The temple at Thebes, now modern day Luxor, was built in the heart of the ancient city, and was dedicated to the god Amun. It was known in the time of the New Kingdom as Ipt-Rsyt which means the southern shrine. Luxor temple was built by Amenhotep III. The temple was constructed on the site of an older temple built in the 12th dynasty. Ramses II completed the temple. Many additions were made by subsequent rulers including Merenpetah, Seti I, Ramses III, Ramses IV, and Ramses VI. Later Alexander the Great rebuilt the Sanctuary. During Christian times the inner section was converted into a church. Later a Mosque named Abou el-Hagag was built on the site. Today the temple is a major attraction, with tourists from the cruise boats almost forming a continuous chain as they walk from their mooring points, along the road that runs along by the river, to the temple site.

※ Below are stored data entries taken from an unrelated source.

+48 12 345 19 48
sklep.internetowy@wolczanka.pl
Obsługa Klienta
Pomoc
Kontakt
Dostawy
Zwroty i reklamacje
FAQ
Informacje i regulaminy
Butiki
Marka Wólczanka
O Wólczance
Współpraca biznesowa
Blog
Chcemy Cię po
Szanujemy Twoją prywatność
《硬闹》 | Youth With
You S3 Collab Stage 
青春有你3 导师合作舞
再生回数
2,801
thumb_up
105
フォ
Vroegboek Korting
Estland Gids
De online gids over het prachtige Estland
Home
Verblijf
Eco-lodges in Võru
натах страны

The approach to the temple is known as the Avenue of Sphinxes, which in ancient times stretched all the way to the temple at Karnak. Directly in front stands the entry Pylons of Ramses II. To one side stands an obelisk, this is one of a pair, the other can now be found in the Place de le Concorde in Paris, France. At the base of the Pylons are statues of the Pharaoh Ramses II in a seated position. Once through the Pylons, look up to your left and you will see the Mosque of Abou -el Hagag. To the right are the remains of a shrine built by Hatshepsut and Tothmusis II and dedicated to the Theban triad. The triad consists of the sun god Amon-Ra, his wife the goddess Mut, with the third being their son Khonsu. Walking forward you leave the open court of Ramses II and walk along a processional Colonnade originally built by Amenhotep III, and consists of two rows of columns and decorated walls. This leads through to the Court of Amenhotep III with a double row of papyrus-bud columns on three of the four sides. The forth side leads into a Hypostyle hall with 32 columns.

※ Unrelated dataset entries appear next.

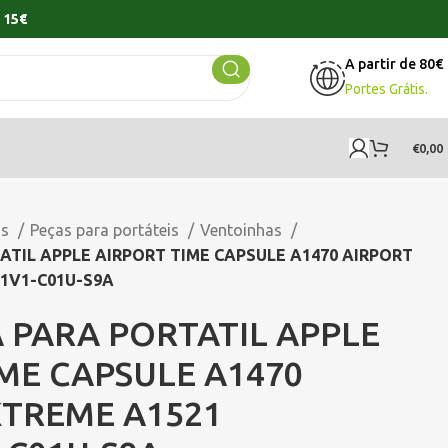
 15€
A partir de 80€
Portes Grátis.
€
0,00
os
Peças para portáteis
Ventoinhas
TIL APPLE AIRPORT TIME CAPSULE A1470 AIRPORT
1V1-C01U-S9A
 PARA PORTATIL APPLE
ME CAPSULE A1470
XTREME A1521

Deeper into the temple, you get to an area that in later times the Christians used as a church. At the far end of the temple is the Sanctuary of Amon-Ra, this area was restored in the time of Alexander the Great. Egyptian temples were usually built in straight lines, but looking at the plan you can see that Luxor temple has been built completely off line. This is due to Ramses II who when planning his Court, wanted to include the older Temple to the Theban Triad.